In the 90s tech companies with no intrinsic value became extremely valuable. Bitcoin and its imitators seem to have exactly the same value as a tulip bulb, and at some point people will realize that paying $19,000 for a tulip is silly. That said, I wish I hadn't sat out Bitcoin's monumental rise. Would love to have some F.U. money right now...
You expect them to admit that the Capitalist model could have flaws? For real?
Producing doesn't make you rich, selling does. Without being able to sell your products, there is no revenue worse, producing makes you poor because you have to front the cost of parts and labour.

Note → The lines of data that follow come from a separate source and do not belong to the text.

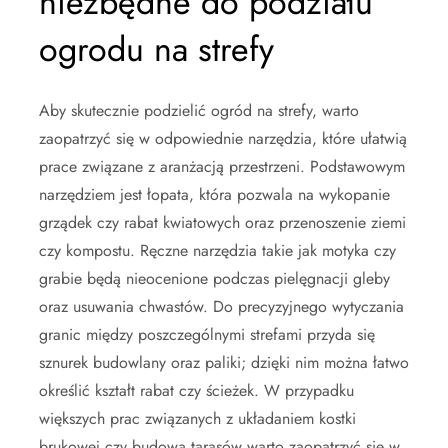
niezbędne do podziału
ogrodu na strefy
Aby skutecznie podzielić ogród na strefy, warto
zaopatrzyć się w odpowiednie narzędzia, które ułatwią
prace związane z aranżacją przestrzeni. Podstawowym
narzędziem jest łopata, która pozwala na wykopanie
grządek czy rabat kwiatowych oraz przenoszenie ziemi
czy kompostu. Ręczne narzędzia takie jak motyka czy
grabie będą nieocenione podczas pielęgnacji gleby
oraz usuwania chwastów. Do precyzyjnego wytyczania
granic między poszczególnymi strefami przyda się
sznurek budowlany oraz paliki; dzięki nim można łatwo
określić kształt rabat czy ścieżek. W przypadku
większych prac związanych z układaniem kostki
brukowej czy budową tarasów warto zaopatrzyć się w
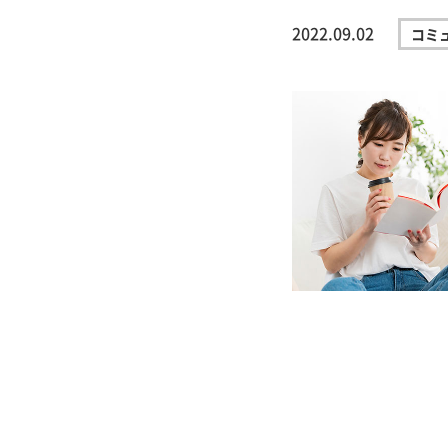
2022.09.02
コミ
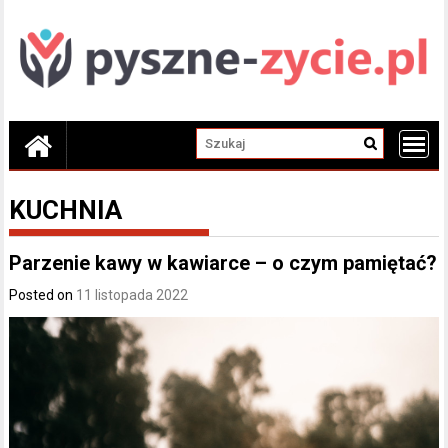
Skip
to
content
KUCHNIA
Parzenie kawy w kawiarce – o czym pamiętać?
Posted on
11 listopada 2022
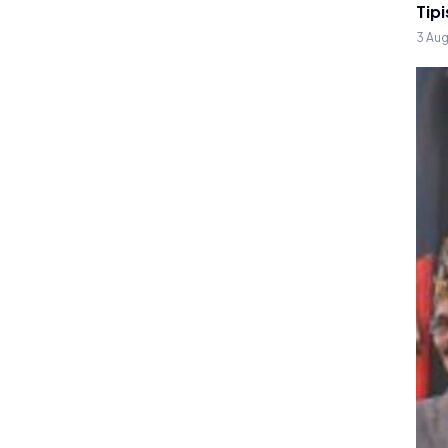
Tipi
3 Au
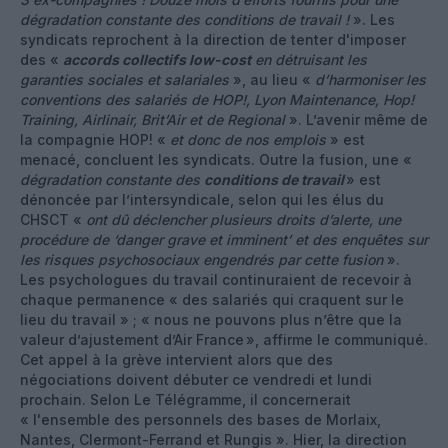
dégradation constante des conditions de travail !
». Les
syndicats reprochent à la direction de tenter d'imposer
des «
accords collectifs
low-cost
en détruisant les
garanties sociales et salariales
», au lieu «
d’harmoniser les
conventions des salariés de HOP!, Lyon Maintenance, Hop!
Training, Airlinair, Brit’Air et de Regional
». L’avenir même de
la compagnie HOP! «
et donc de nos emplois
» est
menacé, concluent les syndicats. Outre la fusion, une «
dégradation constante des
conditions de travail
» est
dénoncée par l’intersyndicale, selon qui les élus du
CHSCT «
ont dû déclencher plusieurs droits d’alerte, une
procédure de ‘danger grave et imminent’ et des enquêtes sur
les risques psychosociaux engendrés par cette fusion
».
Les psychologues du travail continuraient de recevoir à
chaque permanence « des salariés qui craquent sur le
lieu du travail » ; « nous ne pouvons plus n’être que la
valeur d’ajustement d’Air France », affirme le communiqué.
Cet appel à la grève intervient alors que des
négociations doivent débuter ce vendredi et lundi
prochain. Selon Le Télégramme, il concernerait
« l'ensemble des personnels des bases de Morlaix,
Nantes, Clermont-Ferrand et Rungis ». Hier, la direction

And if an investor doesn't consider your business viable, i.e. if an investor doesn't think you could make those sales, he won't back you and front those costs for you.
If an MBA can refute this, I'd be really interested to hear his arguments.
We used to have a Bill of Rights. Now, with the rights gone, all we have left is the bill.
It used to be you could buy a gallon of gasoline for about a quarter. Until 1964, quarters (and dimes, half-dollars, and dollar coins) were 90% silver.
Right now, the silver in one of those old quarters is worth $3.21. The last time I bought gas, I paid $2.39 per gallon. That silver quarter can still buy a gallon of gas, and then some. The cupronickel slugs in your pocket? Not so much.
The value of silver (and, most likely, of gold as well) doesn't change nearly as much as you might think, compared to the things you need that you might buy with it. It only appears to go up and down (mostly up) on account of our increasingly worthless "currency."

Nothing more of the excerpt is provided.